Abraham stars as Kabir, a local pawn shop owner on Goa who lives a very quiet, unassuming life. At least he tries to until his neighbor’s young daughter Naomi tries to connect with him. He slowly lets his guard down to the point where he cares about the child, but her mother’s indiscretions draw the ire of local drug lords Kevin (Kamat) and his brother Luke (Maurya) who take Naomi to be part of a new industry: organ harvesting. Now Kabir must become the man he used to be, plying his lethal skills in an attempt to get Naomi back. But does he want to survive himself?
If you’ve already seen The Man From Nowhere then you’ll find not much is different. The story beats are exactly the same, the action set pieces are basically the same with a little different flavor thrown in. John Abraham just didn’t bring much onscreen for me as Kabir. He was monotone and had no real screen presence. Nothing he said or did really “popped” out on screen for me. I never felt Kabir as a character was a truly dangerous man, with only his prior exploits explaining it to me. Diwa Chalwad did a good job here as Naomi, but she lacked any chemistry with Abraham, which is vital when it comes to having the audience understand why Kabir comes out of retirement to wreck house. Director Nishikant Kamat is a standard villain as Kevin, not really bringing anything new, pretty much as bland as his name.
Maurya as Luke fares a little better, but there’s just a lot of “try hard” as he attempts to be the crazy, unpredictable brother. His performance is spirited but didn’t suck me in to what he was trying to do.

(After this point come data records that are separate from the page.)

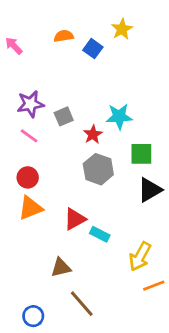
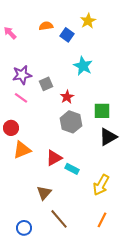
cyan star: (119, 116) -> (83, 66), moved, turned 30
red circle: (28, 177) -> (11, 128), moved
brown triangle: (61, 268) -> (44, 193), turned -35
orange line: (154, 286) -> (102, 220), moved, turned -42

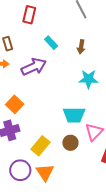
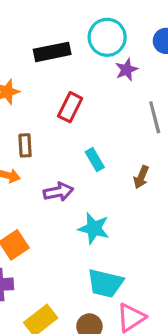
purple arrow: (34, 67) -> (58, 192), size x0.7
cyan star: (88, 79) -> (94, 228), moved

The fights even follow the same style/pattern, with the knife scene being the last, same as the original film, but I found the fights laughable, with the choreography trying to work around the minimal skills Abraham has on screen. The editing work undercranks the shots to make him look faster than he is, but it’s stilted between shots. The final, final knife fight between Abraham and Patrick Kazu Tang has some good moments, but that’s because Patrick sells his part so well, and he actually IS skilled in martial arts, and has to carry the bulk of the fight. Overall I found the fights to be ho-hum rather than HOLY SH**T!!
Kiai-Kick’s Grade: 5
Rocky Handsome isn’t a terrible film by any stretch, but it doesn’t do anything to elevate the original or give anyone else a reason to watch it. The Man From Nowhere isn’t a film that needs to be remade, and certainly not like this.